In the records below, find the line containing "Pratique du tango", then print it and every following line exactly, through the last, without pictures.

:: Given entries

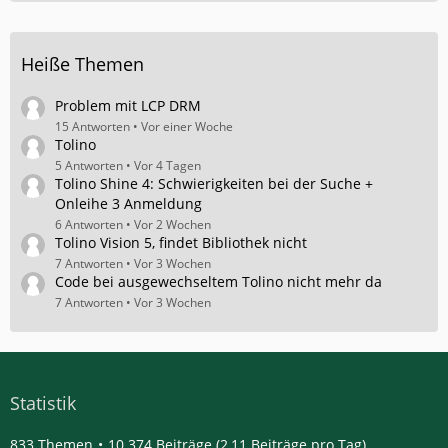
Heiße Themen
Problem mit LCP DRM
15 Antworten
Vor einer Woche
Tolino
5 Antworten
Vor 4 Tagen
Tolino Shine 4: Schwierigkeiten bei der Suche +
Onleihe 3 Anmeldung
6 Antworten
Vor 2 Wochen
Tolino Vision 5, findet Bibliothek nicht
7 Antworten
Vor 3 Wochen
Code bei ausgewechseltem Tolino nicht mehr da
7 Antworten
Vor 3 Wochen
Statistik
833 Themen
10.374 Beiträge (2,11 Beiträge pro Tag)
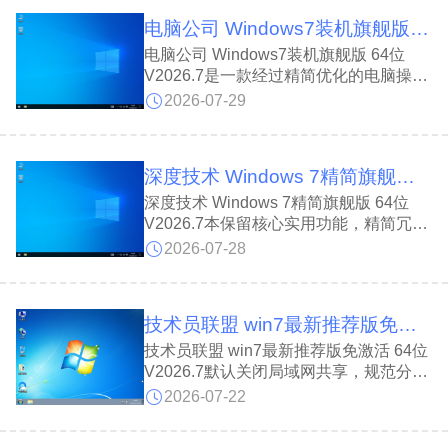
不含病毒捆绑，安装完毕建议校验 MD5
电脑公司 Windows7装机旗舰版 64位 V2026.7
值，保障系统文件完整安全。
电脑公司 Windows7装机旗舰版 64位
V2026.7是一款经过精简优化的电脑操作
系统。基于原版母盘优化调整，内置 155
2026-07-29
个系统更新补丁，预装全套 VC++ 以及
DirectX 9.0c 常用运行库。电脑公司
Windows7装机旗舰版 64位 V2026.7支
深度技术 Windows 7精简旗舰版 64位 V2026.7
持无人值守全自动安装，组装机、各类品
牌机都能够良好兼容，整体运行稳定流
深度技术 Windows 7精简旗舰版 64位
畅，系统安装完成之后磁盘占用为
V2026.7本保留核心实用功能，精简冗余
16GB。
组件，累计整合149个官方更新补丁，适
2026-07-28
配笔记本、品牌机、组装机及老旧电脑。
深度技术 Windows 7精简旗舰版 64位
V2026.7系统安装流程简单高效，十分钟
技术员联盟 win7最新推荐版免激活 64位 V2026.7
内即可完成部署，全程检测无病毒，安装
后仅占用16GB存储空间，使用前可通过
技术员联盟 win7最新推荐版免激活 64位
核对文件信息、MD5校验保障安全性。
V2026.7默认关闭局域网共享，规范分区
配置，禁止空密码访问共享。技术员联盟
2026-07-22
win7最新推荐版免激活 64位 V2026.7系
统优化磁盘读写，开关机检测后台进程，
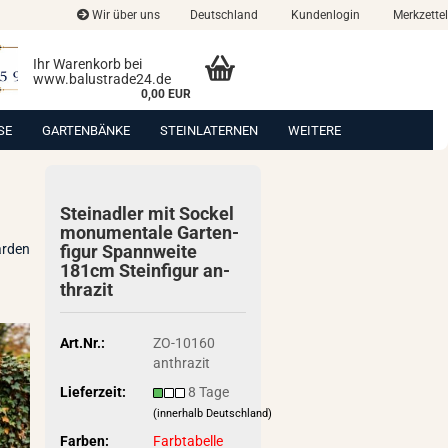
Wir über uns
Deutschland
Kundenlogin
Merkzettel
Ihr Warenkorb bei
www.balustrade24.de
0,00 EUR
SE
GARTENBÄNKE
STEINLATERNEN
WEITERE
Stein­ad­ler mit So­ckel
mo­nu­men­ta­le Gar­ten­
arden
fi­gur Spann­wei­te
181cm Stein­fi­gur an­
thra­zit
Art.Nr.:
ZO-10160
anthrazit
Lieferzeit:
8 Tage
(innerhalb Deutschland)
Farben:
Farbtabelle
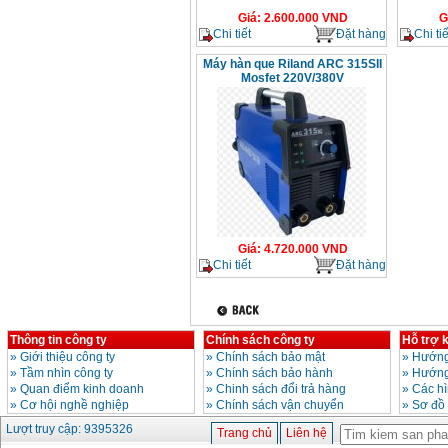
Giá
:
2.600.000
VND
G
Chi tiết
Đặt hàng
Chi tiế
Máy hàn que Riland ARC 315SII
Mosfet 220V/380V
Giá
:
4.720.000
VND
Chi tiết
Đặt hàng
Thông tin công ty
Chính sách công ty
Hỗ trợ 
»
Giới thiệu công ty
»
Chính sách bảo mật
»
Hướng
»
Tầm nhìn công ty
»
Chính sách bảo hành
»
Hướng
»
Quan điểm kinh doanh
»
Chinh sách đổi trả hàng
»
Các h
»
Cơ hội nghề nghiệp
»
Chính sách vận chuyển
»
Sơ đồ
Lượt truy cập: 9395326
Trang chủ
Liên hệ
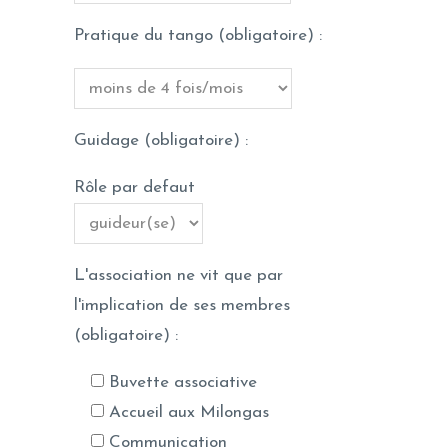
Pratique du tango (obligatoire) :
Guidage (obligatoire) :
Rôle par defaut
L'association ne vit que par
l'implication de ses membres
(obligatoire) :
Buvette associative
Accueil aux Milongas
Communication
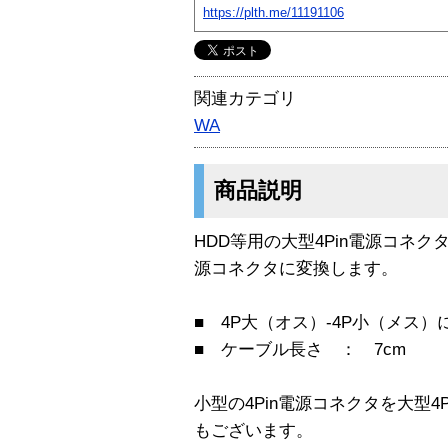
https://plth.me/11191106
関連カテゴリ
WA
商品説明
HDD等用の大型4Pin電源コネク
源コネクタに変換します。
■ 4P大（オス）-4P小（メス）
■ ケーブル長さ ： 7cm
小型の4Pin電源コネクタを大型4
もございます。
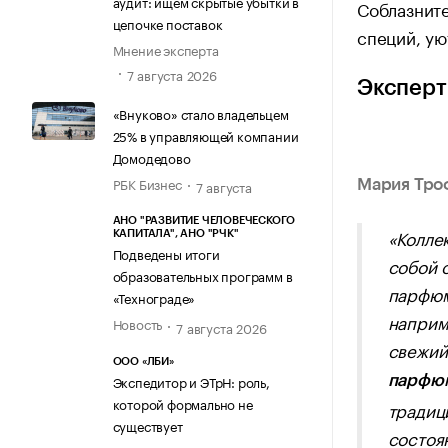
аудит: ищем скрытые убытки в
Соблазните
цепочке поставок
специй, у
Мнение эксперта
7 августа 2026
Эксперт
«Внуково» стало владельцем
25% в управляющей компании
Домодедово
РБК Бизнес
Мария Тро
7 августа
АНО "РАЗВИТИЕ ЧЕЛОВЕЧЕСКОГО
«Колле
КАПИТАЛА", АНО "РЧК"
Подведены итоги
собой 
образовательных программ в
парфюм
«Технограде»
наприм
Новость
7 августа 2026
свежий
ООО «ЛБИ»
Экспедитор и ЭТрН: роль,
парфюм
которой формально не
традиц
существует
состоян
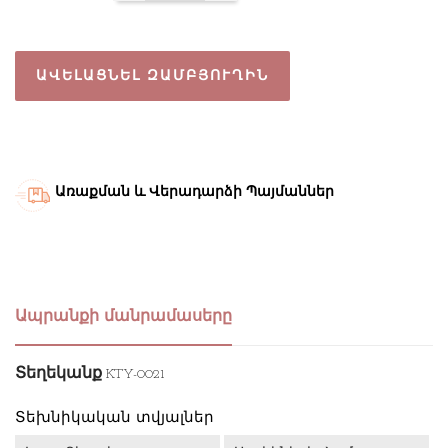
ԱՎԵԼԱՑՆԵԼ ԶԱՄԲՅՈՒՂԻՆ
Առաքման և Վերադարձի Պայմաններ
Ապրանքի մանրամասերը
Տեղեկանք
KTY-0021
Տեխնիկական տվյալներ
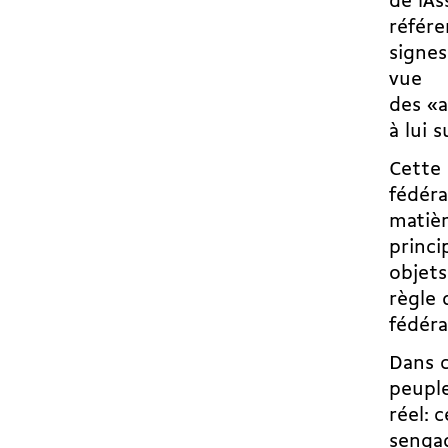
de lA
référe
signe
vue
des «a
à lui 
Cette 
fédéra
matièr
princi
objets
règle 
fédéra
Dans c
peupl
réel: 
senga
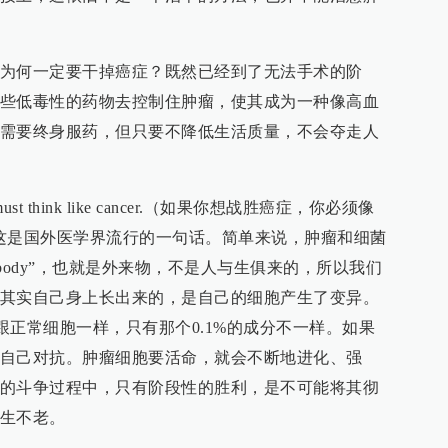
为何一定要干掉癌症？既然已经到了无法手术的阶
些低毒性的药物去控制住肿瘤，使其成为一种像高血
需要终身服药，但只要不降低生活质量，不会夺走人
r, you must think like cancer.（如果你想战胜癌症，你必须像
这是国外医学界流行的一句话。简单来说，肿瘤和细菌
gn body”，也就是外来物，不是人与生俱来的，所以我们
其实自己身上长出来的，是自己的细胞产生了变异。
分跟正常细胞一样，只有那个0.1%的成分不一样。如果
自己对抗。肿瘤细胞要活命，就会不断地进化、强
的斗争过程中，只有阶段性的胜利，是不可能将其彻
生不老。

::::

Answer to this problem:
Pratique du tango (obligatoire) :
Guidage (obligatoire) :
Rôle par defaut
L'association ne vit que par
l'implication de ses membres
(obligatoire) :
Buvette associative
Accueil aux Milongas
Communication
https://plth.me/11191106
関連カテゴリ
WA
商品説明
HDD等用の大型4Pin電源コネク
源コネクタに変換します。
■ 4P大（オス）-4P小（メス）
■ ケーブル長さ ： 7cm
小型の4Pin電源コネクタを大型4
もございます。
аудит: ищем скрытые убытки в
Соблазните
цепочке поставок
специй, у
Мнение эксперта
7 августа 2026
Эксперт
«Внуково» стало владельцем
25% в управляющей компании
Домодедово
РБК Бизнес
Мария Тро
7 августа
АНО "РАЗВИТИЕ ЧЕЛОВЕЧЕСКОГО
«Колле
КАПИТАЛА", АНО "РЧК"
Подведены итоги
собой 
образовательных программ в
парфюм
«Технограде»
наприм
Новость
7 августа 2026
свежий
ООО «ЛБИ»
Экспедитор и ЭТрН: роль,
парфюм
которой формально не
традиц
существует
состоян
ԱՎԵԼԱՑՆԵԼ ԶԱՄԲՅՈՒՂԻՆ
Առաքման և Վերադարձի Պայմաններ
Ապրանքի մանրամասերը
Տեղեկանք
KTY-0021
Տեխնիկական տվյալներ
de lA
référe
signe
vue
des «a
à lui 
Cette 
fédéra
matièr
princi
objets
règle 
fédéra
Dans c
peupl
réel: 
senga
为何一定要干掉癌症？既然已经到了无法手术的阶
些低毒性的药物去控制住肿瘤，使其成为一种像高血
需要终身服药，但只要不降低生活质量，不会夺走人
r, you must think like cancer.（如果你想战胜癌症，你必须像
这是国外医学界流行的一句话。简单来说，肿瘤和细菌
gn body”，也就是外来物，不是人与生俱来的，所以我们
其实自己身上长出来的，是自己的细胞产生了变异。
分跟正常细胞一样，只有那个0.1%的成分不一样。如果
自己对抗。肿瘤细胞要活命，就会不断地进化、强
的斗争过程中，只有阶段性的胜利，是不可能将其彻
生不老。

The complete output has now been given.